MBA elective week 2: practices, processes and methods

In our second session I introduced the project the students will undertake with MA Design Products students from the RCA. We were then joined by tutor Noam Toran, who described some of the briefs (translation for non-designers: project starting points) given to the platform (translation: teaching context in an MA) he teaches at the RCA, and showed some of the work students made in response. We then asked the MBA students to create a brief for the MA students to design a service. As anticipated, the writing of a brief lead to a set of discussions about how to engage with designers; the purpose(s) of this kind of document in these engagements; and the likely responses from designers.

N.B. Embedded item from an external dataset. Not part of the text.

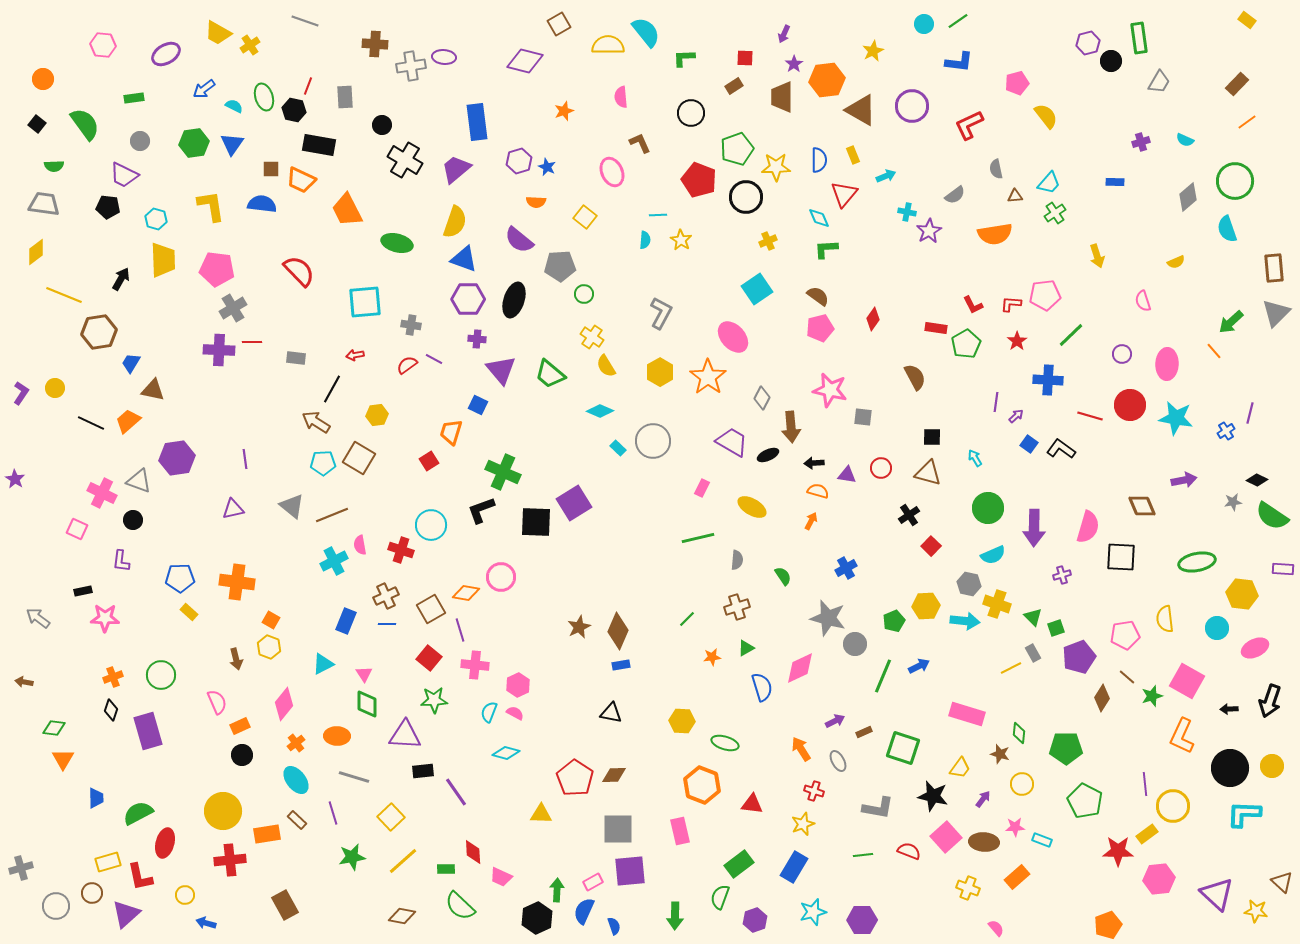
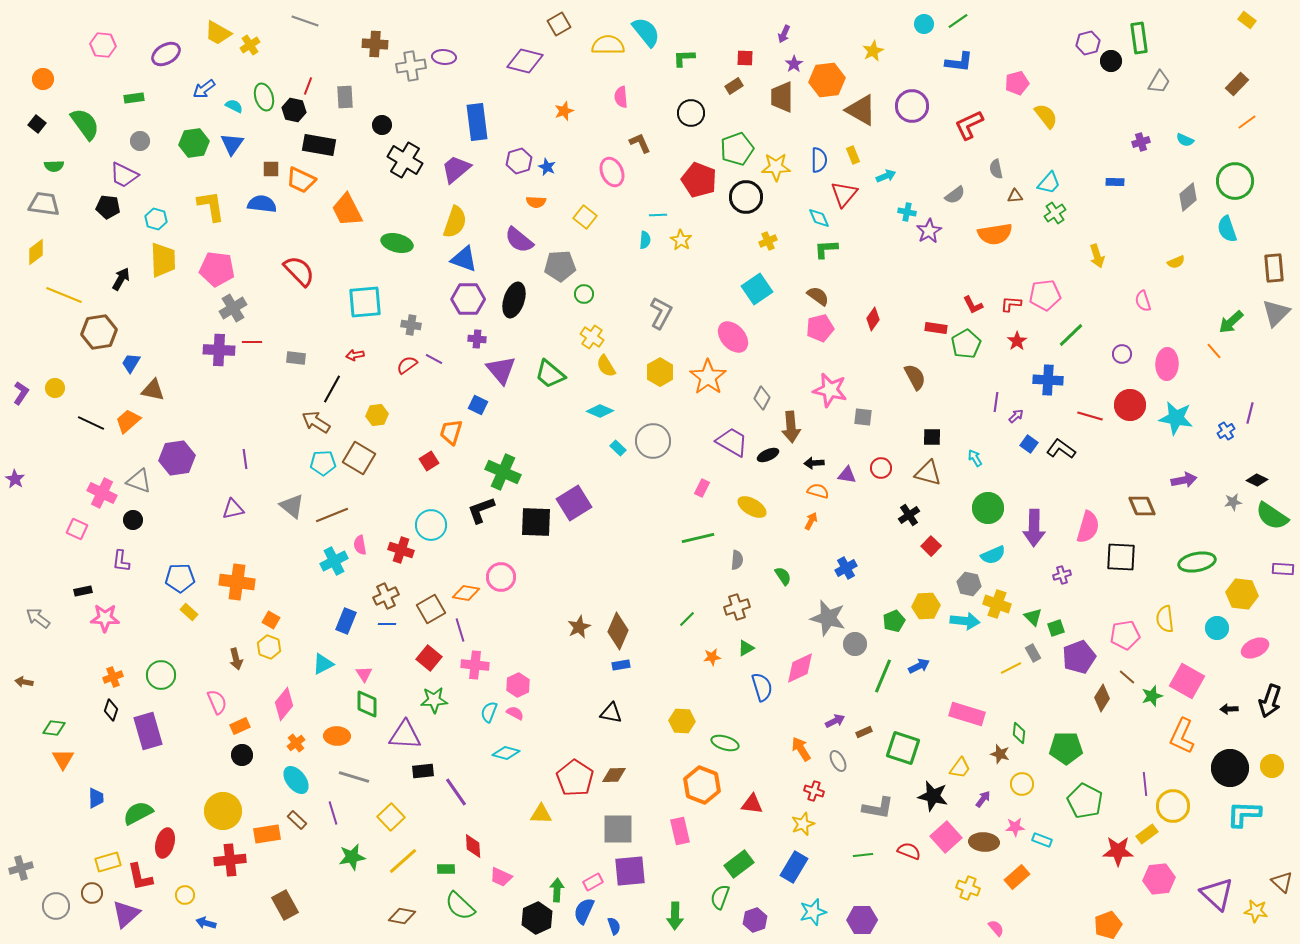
red diamond at (473, 852): moved 6 px up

Students worked in small groups and came up with five briefs which have now been sent to the RCA (where they may be modified to meet the educational goals of the college):
- Financial Liberation (about reinventing the relationship of people with their money: a service for people who do not have much money and are excluded from credit, mortgages and financial institutions)
- Invisible Friend (a service to make you feel like you have a friend, but delivered by a team of people, whom you never meet, delivered through different interfaces or service elements)
- Companion Provider (a service so you can hire a person to do friend-like things with you)
- Service, Disservice (aiming to re-invent existing, often badly designed services such as flying economy or the UK post office)
- Safety for Sex Workers (a service to support sex workers when negotiating with clients)
Several of these are clearly very high level - presenting opportunities for both sets of students to explore to what extent design practice/thinking can contribute to radical or incremental innovation. Only one brief specified that the service should make money; in their language and analysis, several demonstrated a desire to respond to social needs (rather than analysing business opportunities).
The MBA students are keen to see what artefacts the MA students will make in response to these ideas. More soon.